Questo è ciò che Veltroni e Berlusconi, al momento, dicono di voler fare. Se però si guarda a quelli che teoricamente sarebbero i loro interessi oggettivi, lo scenario cambia radicalmente. Ai due maggiori partiti, proprio perché sono i più grossi e accreditati di percentuali di consenso abbastanza simili, converrebbe assai di più il sistema che deriverebbe dal successo del referendum: un sistema all’inglese, che abolisce del tutto le coalizioni e attribuisce un forte premio di maggioranza al partito che prende più seggi. In pratica, chi vince, anche solo con una maggioranza relativa, poi governa, anche da solo, se vuole. E si vince anche con il 25 % dei voti, se nessun altro arriva al 25,1. E’ evidente quanto possa essere forte la tentazione di risolvere, in un colpo solo, tutti i problemi di alleanze, accordi, mediazioni estenuanti, caccia alle formazioni anche piccolissime, perché, come si è visto l’ultima volta, 24.000 voti hanno deciso la vitttoria.

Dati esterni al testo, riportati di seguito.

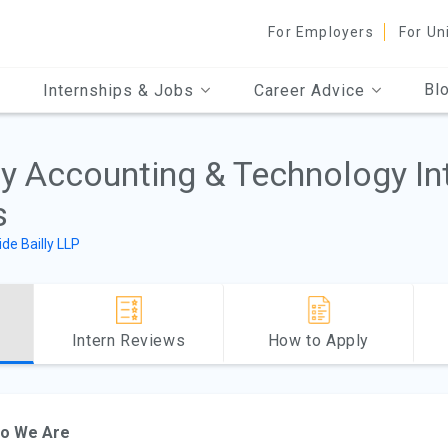
For Employers
For Un
Bl
Internships & Jobs
Career Advice
ly Accounting & Technology In
s
ide Bailly LLP
Intern Reviews
How to Apply
o We Are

C’è chi sostiene che quest’ultima fatica non sarebbe evitata, perché ognuno tenterebbe di allargare i suoi sostenitori il più possibile, dato che una manciata di voti può essere determinante. Può darsi. Ma ci sarebbe probabilmente una differenza sostanziale. I due leader punterebbero all’arruolamento all’interno dei rispettivi partiti, il che è ben diverso dal dover fare i conti con una coalizione. E chi non accetta la linea del partito resta fuori, al freddo. Non sarebbe strano se Walter e Silvio stringessero un patto per tagliar fuori chi non accettasse di allinearsi. Poi al voto, e vince chi ne prende uno in più. Un rischio, ma varrebbe la pena di correrlo: per Berlusconi perché per lui è l’ultima chance, le prossime elezioni sono plausibilmente le ultime a cui potrà presentarsi; per Veltroni per il motivo opposto: essendo relativamente giovane, può anche perdere una volta.
Se fosse vero questo scenario, assisteremo a una trattativa che si prolunga, fino a che il referendum non è più evitabile; il governo non cade, o, se malauguratamente dovesse succedere, se ne fa un altro per guadagnare tempo, fino ad arrivare al referendum, E se il referendum fallisce? Beh, in quel caso c’è sempre tempo di tornare a parlare di sistema tedesco. Con modifiche all’italiana, naturalmente.